Perseguido por una patota, y acosado por un pasado infeliz, un muchacho (Esteban Masturini) llega a un pequeño bar de los arrabales, donde encuentra a los seres que en adelante van a marcar su vida: el barman del lugar, un joven gay que también es tatuador (Diego Mariani), una drag-queen extrovertida y cínica (Roberto Peloni), y un personaje de diabólicas cejas que se presenta como el mismísimo Destino (Omar Calicchio). A un costado de la escena, el hombre del piano (Gaby Goldman) acompaña activamente la acción y no solo con la música. El muchacho se llama Dick, un nombre de fuerte significado en el inglés informal, y según afirma quiere ser cantante. Pero el Destino, en esas circunstancias, le muestra un camino al parecer ineludible. Si quiere fama y riqueza su futuro pasa por el porno gay. Dicky tiene todo lo que se necesita para triunfar en el rubro, además del nombre, y tras cierta vacilación, puesto que se considera heterosexual, el muchacho toma ese rumbo y en efecto se convierte en una estrella.
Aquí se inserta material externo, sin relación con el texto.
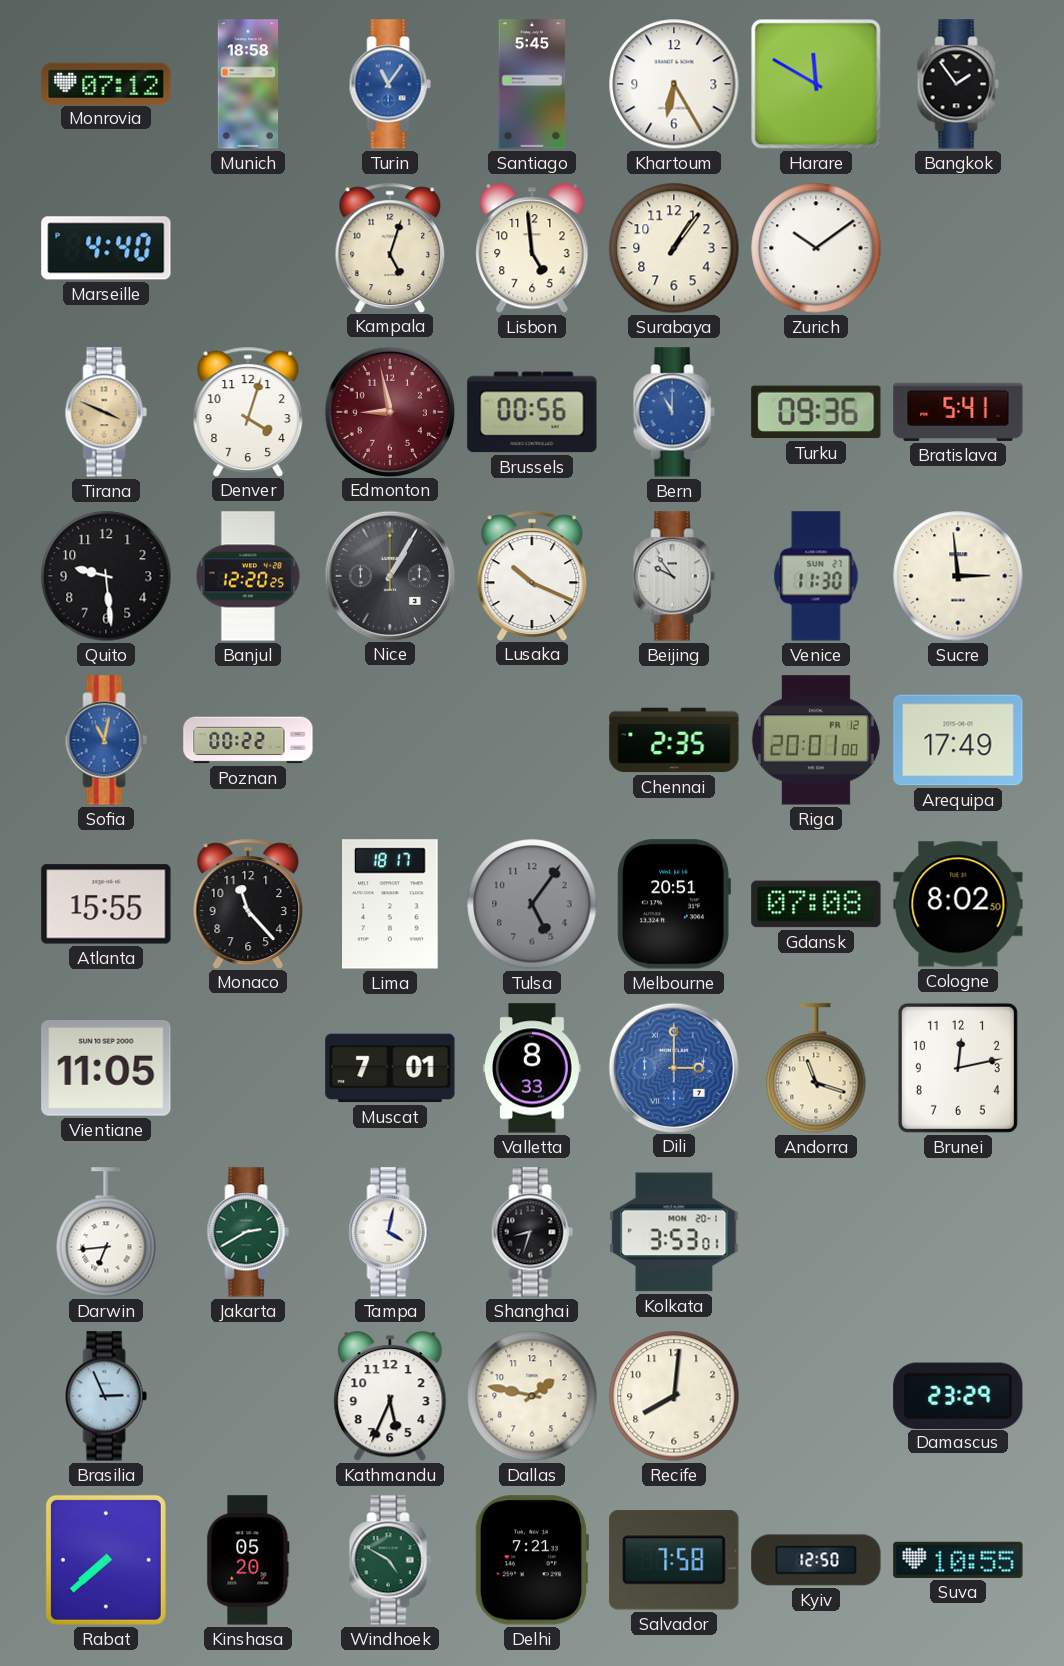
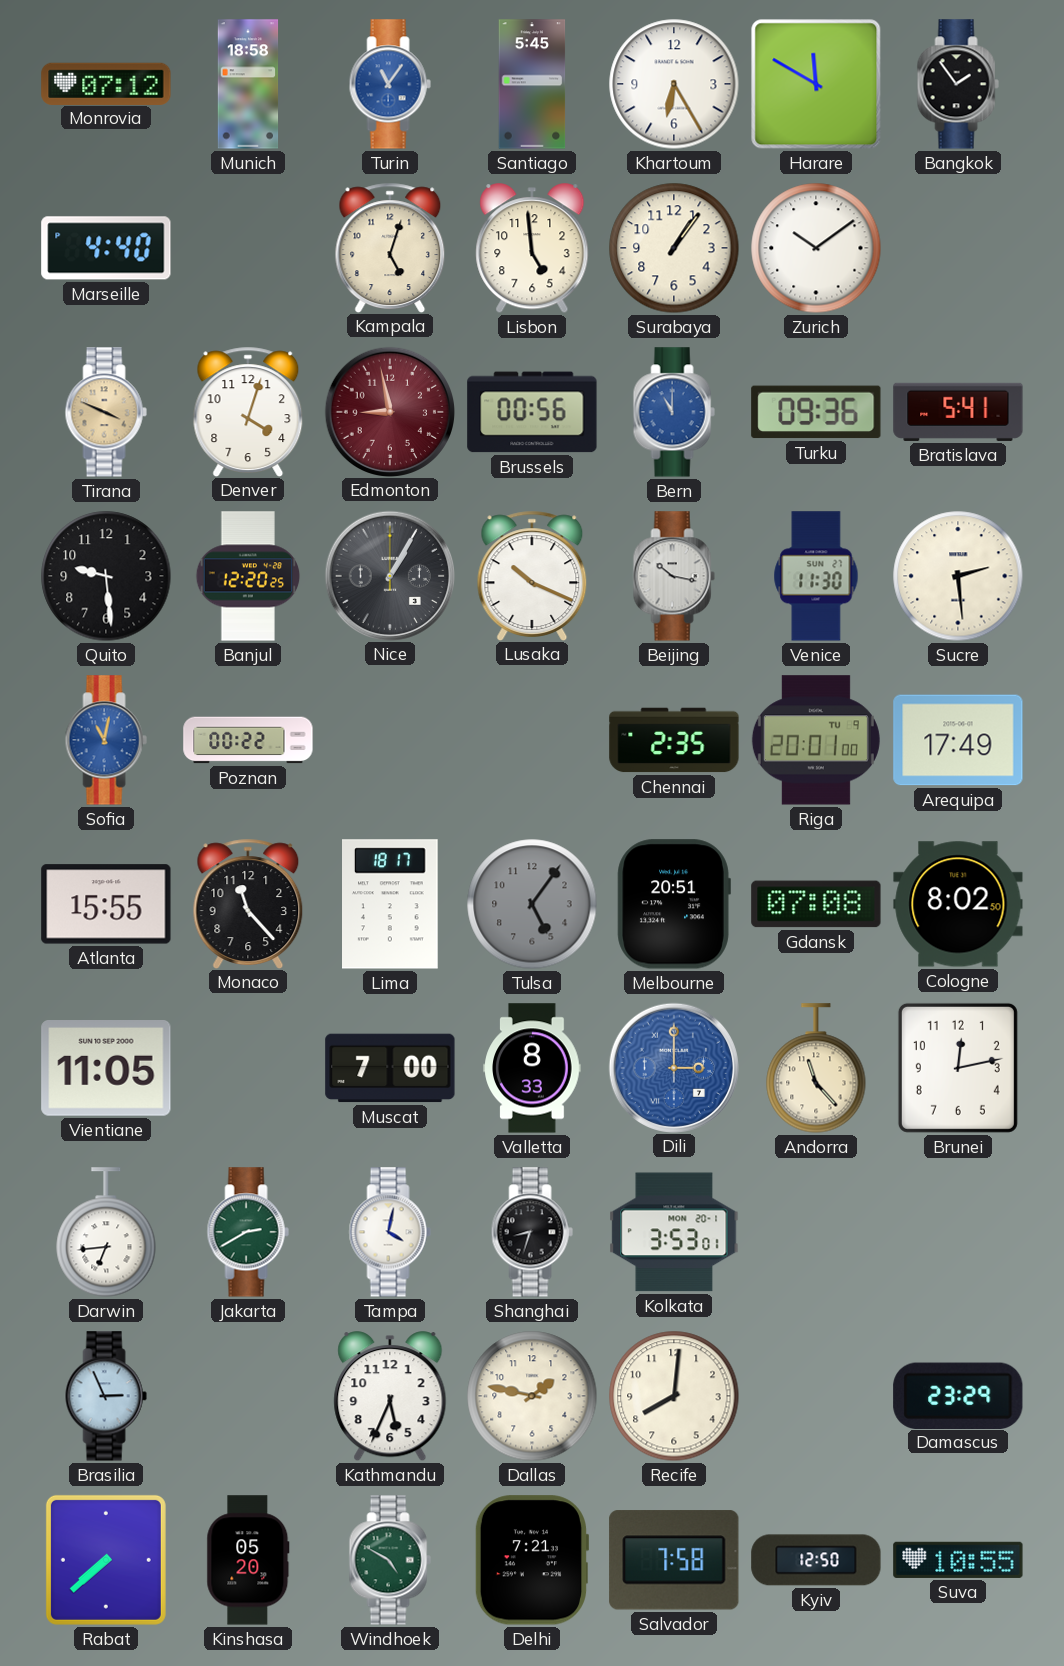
Beijing: 9:54 -> 10:17
Sucre: 2:59 -> 2:29
Riga date: FR 12 -> TU 9
Muscat: 7:01 -> 7:00
Andorra: 11:18 -> 11:23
En el escenario de por sí intimista del Moliére y apoyada por un excelente trabajo de iluminación, Lía Jelin logra el clima profundamente sórdido que la historia propone en cada uno de sus momentos: un bar que anuncia intermitente la perdición de sus hombres, un set de filmación de pornografía, y la casa de la versión paródica de Norma Desmond en Sunset Boulevar, una gloria porno retirada que ahora quiere producir un musical con Dicky como protagonista. Tal como el Destino le advirtió, la decadencia será inevitable, es el costo de su ambición. Ahora lleva el cuerpo cubierto de tatuajes, como marcas indelebles de su abyección; luego vendrán las drogas, la enfermedad y la muerte.

Las canciones no son de la clase que el espectador sigue tarareando cuando sale del teatro. O tal vez ese derrotero de calamidades en tono surrealista lo mantiene con el corazón apretado durante las dos horas de la función. La historia no tiene salida: la alternativa que se le había ofrecido a Dicky, aceptar el amor sincero del barman tatuador, lo imagina, increíblemente, vestido de mujer: no como una drag-queen sofisticada sino como una señora de su casa, la protagonista de un aviso de licuadoras.

Estrenada en París en el 2006, este musical de Cristian Simeón y Patrik Laviosa cuenta una historia de vergüenza y caída que ofrece muchos flancos para la lectura ideológica, justamente cuando el mundo cultiva una nueva mirada sobre la vida de la gente, e incluso sobre la industria de la pornografía. Con actuaciones impecables, buenas voces y un sólido respaldo técnico, es sin embargo una obra difícil de ubicar en su tiempo.